The European Parliament has been very vocal on arms export control throughout the outgoing legislative term. The main aim was to remind Member States of a commitment they made with the EU Council’s 2008 Common Position on Arms Export. Continuing the fight must be a priority for the new incoming parliament. And it’s also a way to show that the EU stands for values.
On the morning of 20 May this year, dock workers in Genoa refused to load weapons onto the Bahri Yanbu, a Saudi cargo, after a confidential report revealed that these would be used for the war in Yemen. This episode is not isolated and is a symptom of growing public attention on arms exports in Europe.
The EU Council’s 2008 Common Position on Arms Export – the only existing binding regional mechanism of arms export control – states eight precise criteria to grant export licenses, among which the fact that weapons produced in an EU Member State shall not be exported to regimes that might use them for internal repression or to wage acts of aggression towards another country, as well as the respect of international agreements on disarmament, international law and international humanitarian law.
Since then, though, very little has been done to enforce it, and with huge differences between EU Member States. The war in Yemen has become a testing field for these rules, with the European Parliament repeatedly calling for an embargo on arms sales to Saudi Arabia that only a few Member States are respecting: Germany, Spain and the Netherlands in particular.
The war in Yemen has become a testing field for the EU’s arms export rules. The EP has repeatedly called for an embargo on arms sales to Saudi Arabia, but only a few Member States respect this embargo.
In the European Parliament, as Socialists and Democrats, we made it one of the main points of our security and defence strategy, but we have been forced to negotiate and compromise with groups that are more inclined to protect businesses, with less attention towards the EU’s fundamental values.
Over the years, we have managed to pass through several resolutions regarding arms, arms exports, European defence, and linking every Resolution on specific countries or regions to the issue. In a recent report, we managed to insert a reference to the Common Position, with the message that EU Member States must refrain from exporting weapons to countries in the MENA region when there is a reasonable doubt on the misuse of such weapons, under the principle that human rights must always prevail on business considerations.
Currently there is momentum on European common defence. In the last couple of years, we laid the basis of a strengthened military cooperation among Member States, as well as of a truly European defence industry. Among the provisions, we recently approved the establishment of the European Defence Fund, which will support the European defence industry by mobilising an estimated 13 billion euros during the next Multiannual Financial Framework.

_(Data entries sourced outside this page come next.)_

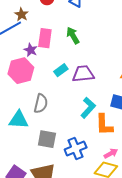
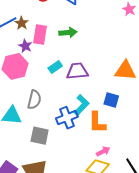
brown star: (21, 14) -> (22, 23), moved
green arrow: (73, 35) -> (68, 33), turned 114
blue cross: (76, 148) -> (67, 118), moved

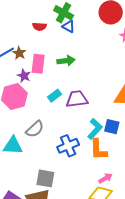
gray semicircle: (34, 100) -> (35, 129), turned 36
cyan L-shape: (81, 105) -> (95, 129), moved
gray square: (40, 136) -> (45, 178), moved

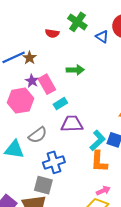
blue triangle: (69, 26) -> (102, 37), moved
pink rectangle: (38, 64) -> (47, 84), moved, turned -42
purple trapezoid: (77, 99) -> (72, 124), moved
blue cross: (68, 146) -> (54, 162), moved

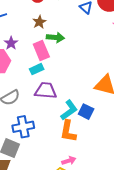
brown star: (30, 58) -> (39, 22), moved
pink rectangle: (47, 84) -> (41, 51), moved

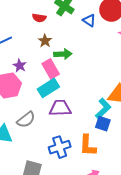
cyan rectangle: (37, 69) -> (48, 88), size x1.5
cyan L-shape: (69, 110) -> (103, 109), moved
blue cross: (23, 127) -> (60, 147), moved

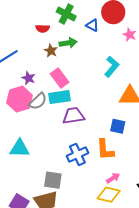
green arrow: (63, 54) -> (68, 43), moved
cyan rectangle: (48, 88) -> (60, 97), turned 30
cyan L-shape: (103, 109) -> (112, 67), moved
gray semicircle: (26, 120) -> (38, 101), moved

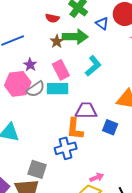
green arrow: (68, 43) -> (75, 37), size x1.4
cyan L-shape: (112, 67) -> (93, 66), moved
purple trapezoid: (73, 116) -> (86, 111), moved
orange L-shape: (105, 150) -> (75, 129), moved

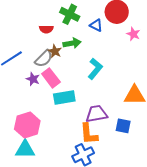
green arrow: (75, 37) -> (72, 43), size x0.7
pink rectangle: (61, 70) -> (51, 78), moved
pink hexagon: (18, 84) -> (27, 125), moved
gray semicircle: (35, 89) -> (44, 59), moved

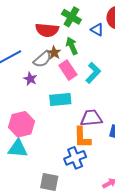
red semicircle: (46, 29) -> (47, 30), size x1.6
green arrow: (72, 43) -> (72, 46), turned -108
pink rectangle: (51, 78) -> (68, 70), moved

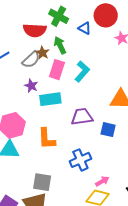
pink rectangle: (68, 70) -> (57, 70), turned 54
purple star: (30, 79) -> (31, 86), moved
orange L-shape: (82, 137) -> (47, 139), moved
blue cross: (75, 158) -> (80, 160), moved

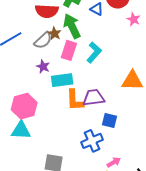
green arrow: (60, 45) -> (72, 26), size x1.4
blue square: (108, 130) -> (109, 120), moved
orange L-shape: (47, 139) -> (75, 100), moved

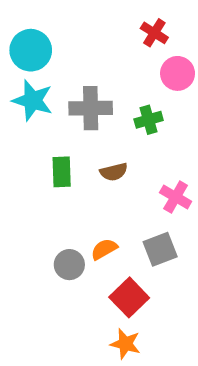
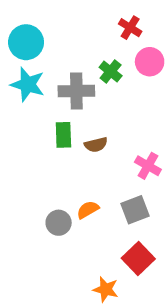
green cross: (149, 120) -> (111, 71), moved, turned -35
green rectangle: (62, 172) -> (63, 135), moved
red square: (129, 297) -> (138, 258), moved

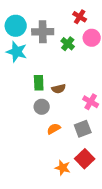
gray cross: (76, 91) -> (43, 32), moved
gray circle: (59, 223) -> (42, 107), moved
orange star: (106, 289) -> (63, 168), moved

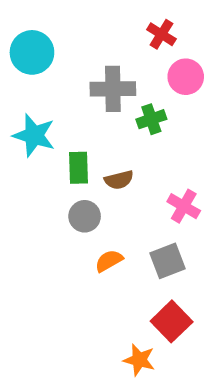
gray cross: (43, 32) -> (113, 89), moved
green cross: (68, 44) -> (151, 119), moved, turned 32
cyan star: (17, 52) -> (34, 135), moved
orange star: (63, 168) -> (139, 360), moved

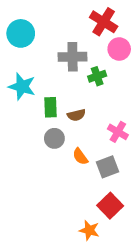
red cross: (161, 34) -> (104, 22), size x1.5
orange semicircle: (109, 261) -> (80, 157), moved, turned -96

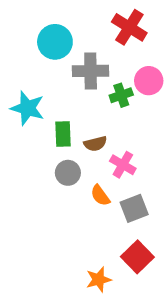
cyan circle: (21, 33) -> (55, 42), moved
pink circle: (119, 49) -> (149, 81), moved
pink cross: (118, 132) -> (123, 165), moved
orange star: (89, 230) -> (99, 280), moved, turned -30

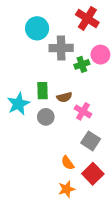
cyan star: (27, 108) -> (18, 104), moved, turned 30
orange semicircle: (100, 195) -> (68, 163), moved
gray square: (134, 208) -> (91, 141), turned -36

Supporting EU defence companies is important, but it can and must go hand in hand with the respect of the basic criteria set out in the Common Position. There is no contradiction between the two. What is more, it must go hand in hand with a stronger EU foreign policy, which is consistently weakened by the incoherent behaviour of Member States.
The protest in Genoa is only the last act of what has been the elephant in the room for years. Indeed, stronger enforcement would be required to make Member States compliant with the Common Position, taking into account the fact that these issues remain a matter of national competence. In particular, we need an effective sanctions mechanism, more transparency on the export licences and lists of goods exported, including increased parliamentary scrutiny and information, more protection of whistleblowers, a more active role of EU delegations in assisting Member States with licences, and more efficient reporting of the situation of arms exports across the EU.
In November 2018, we put forward some proposals already in our EP Resolution on the matter. The legislative term starting soon will be fundamental for the direction we want to give our European Union. The fight is political, and it is not over.
The European elections showed that the massive nationalist wave did not occur; instead we have a composite Parliament, with the rise of new movements and mixed results for the traditional progressives. This result will only make it more necessary to address the issue. Personally, I see a clear message coming from our citizens: we want a new European Union, but Europe must stand for its values, at home as well as abroad.